- _Assignment_
Please copy the data below exactly, from its first line through the line holding "(Hãy để tôi giới thiệu với các bạn về", and skip the pictures.
──────
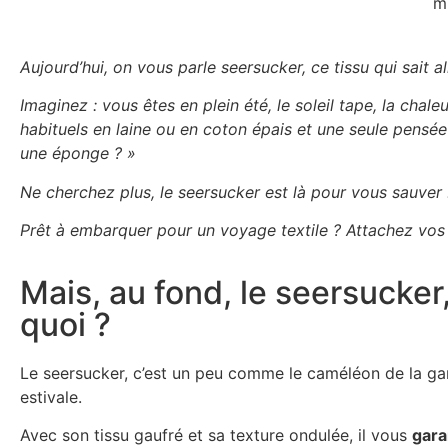
m
Aujourd’hui, on vous parle seersucker, ce tissu qui sait
Imaginez : vous êtes en plein été, le soleil tape, la ch
habituels en laine ou en coton épais et une seule pensée 
une éponge ? »
Ne cherchez plus, le seersucker est là pour vous sauver 
Prêt à embarquer pour un voyage textile ? Attachez vos c
Mais, au fond, le seersucker,
quoi ?
Le seersucker, c’est un peu comme le caméléon de la g
estivale.
Avec son tissu gaufré et sa texture ondulée, il vous
gara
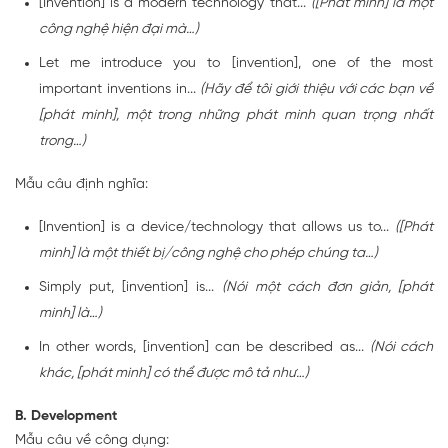
[Invention] is a modern technology that...
([Phát minh] là một
công nghệ hiện đại mà…)
Let me introduce you to [invention], one of the most
important inventions in...
(Hãy để tôi giới thiệu với các bạn về
[phát minh], một trong những phát minh quan trọng nhất
trong…)
Mẫu câu định nghĩa:
[Invention] is a device/technology that allows us to...
([Phát
minh] là một thiết bị/công nghệ cho phép chúng ta…)
Simply put, [invention] is...
(Nói một cách đơn giản, [phát
minh] là…)
In other words, [invention] can be described as...
(Nói cách
khác, [phát minh] có thể được mô tả như…)
B. Development
Mẫu câu về công dụng:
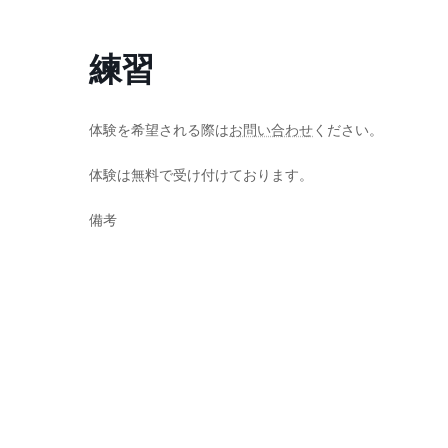
コ
ナ
ン
ビ
練習
テ
ゲ
ン
ー
ツ
シ
へ
ョ
体験を希望される際は
お問い合わせ
ください。
ス
ン
体験は無料で受け付けております。
キ
に
ッ
移
備考
プ
動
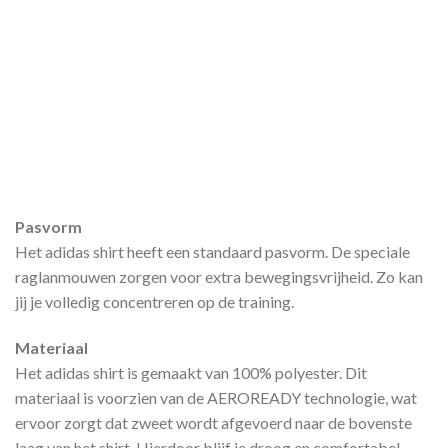
Pasvorm
Het adidas shirt heeft een standaard pasvorm. De speciale
raglanmouwen zorgen voor extra bewegingsvrijheid. Zo kan
jij je volledig concentreren op de training.
Materiaal
Het adidas shirt is gemaakt van 100% polyester. Dit
materiaal is voorzien van de AEROREADY technologie, wat
ervoor zorgt dat zweet wordt afgevoerd naar de bovenste
laag van het shirt. Hierdoor blijf je droog en comfortabel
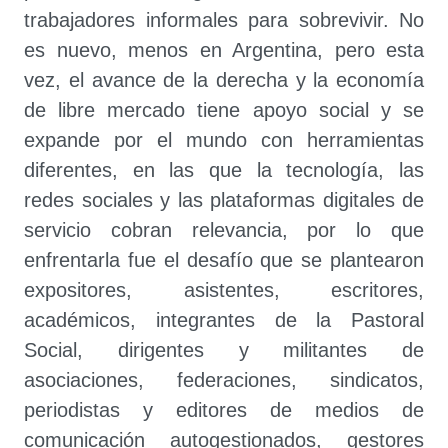
trabajadores informales para sobrevivir. No
es nuevo, menos en Argentina, pero esta
vez, el avance de la derecha y la economía
de libre mercado tiene apoyo social y se
expande por el mundo con herramientas
diferentes, en las que la tecnología, las
redes sociales y las plataformas digitales de
servicio cobran relevancia, por lo que
enfrentarla fue el desafío que se plantearon
expositores, asistentes, escritores,
académicos, integrantes de la Pastoral
Social, dirigentes y militantes de
asociaciones, federaciones, sindicatos,
periodistas y editores de medios de
comunicación autogestionados, gestores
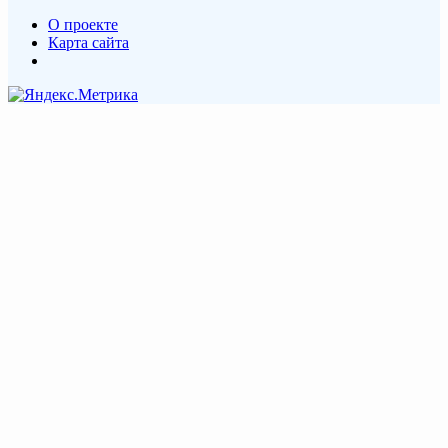
О проекте
Карта сайта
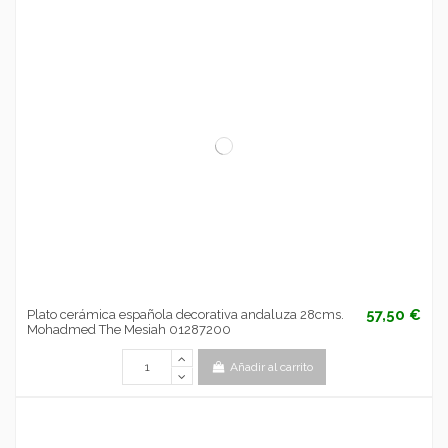
57,50 €
Plato cerámica española decorativa andaluza 28cms.
Mohadmed The Mesiah 01287200
Añadir al carrito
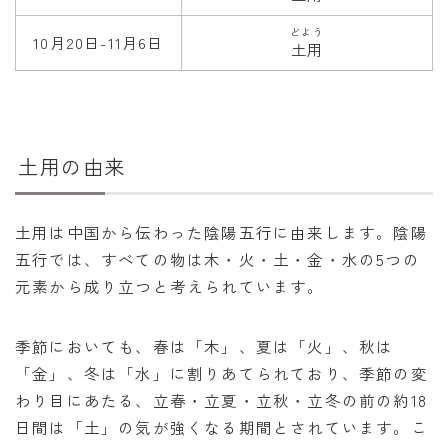
どよう
10月20日-11月6日
土用
土用の由来
土用は中国から伝わった陰陽五行に由来します。陰陽
五行では、すべての物は木・火・土・金・水の5つの
元素から成り立つと考えられています。
季節においても、春は「木」、夏は「火」、秋は
「金」、冬は「水」に割りあてられており、季節の変
わり目にあたる、立春・立夏・立秋・立冬の前の約18
日間は「土」の気が強くなる期間とされています。こ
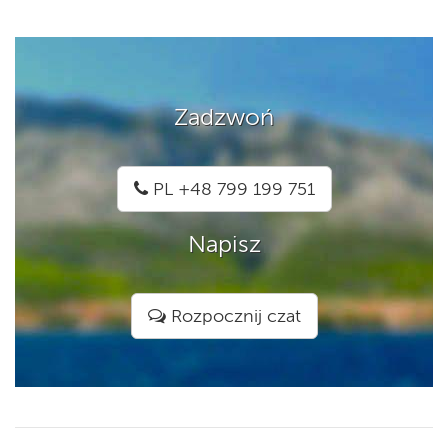
Zadzwoń
PL +48 799 199 751
Napisz
Rozpocznij czat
──────
- _Answer to the problem_
m
Aujourd’hui, on vous parle seersucker, ce tissu qui sait
Imaginez : vous êtes en plein été, le soleil tape, la ch
habituels en laine ou en coton épais et une seule pensée 
une éponge ? »
Ne cherchez plus, le seersucker est là pour vous sauver 
Prêt à embarquer pour un voyage textile ? Attachez vos c
Mais, au fond, le seersucker,
quoi ?
Le seersucker, c’est un peu comme le caméléon de la g
estivale.
Avec son tissu gaufré et sa texture ondulée, il vous
gara
[Invention] is a modern technology that...
([Phát minh] là một
công nghệ hiện đại mà…)
Let me introduce you to [invention], one of the most
important inventions in...
(Hãy để tôi giới thiệu với các bạn về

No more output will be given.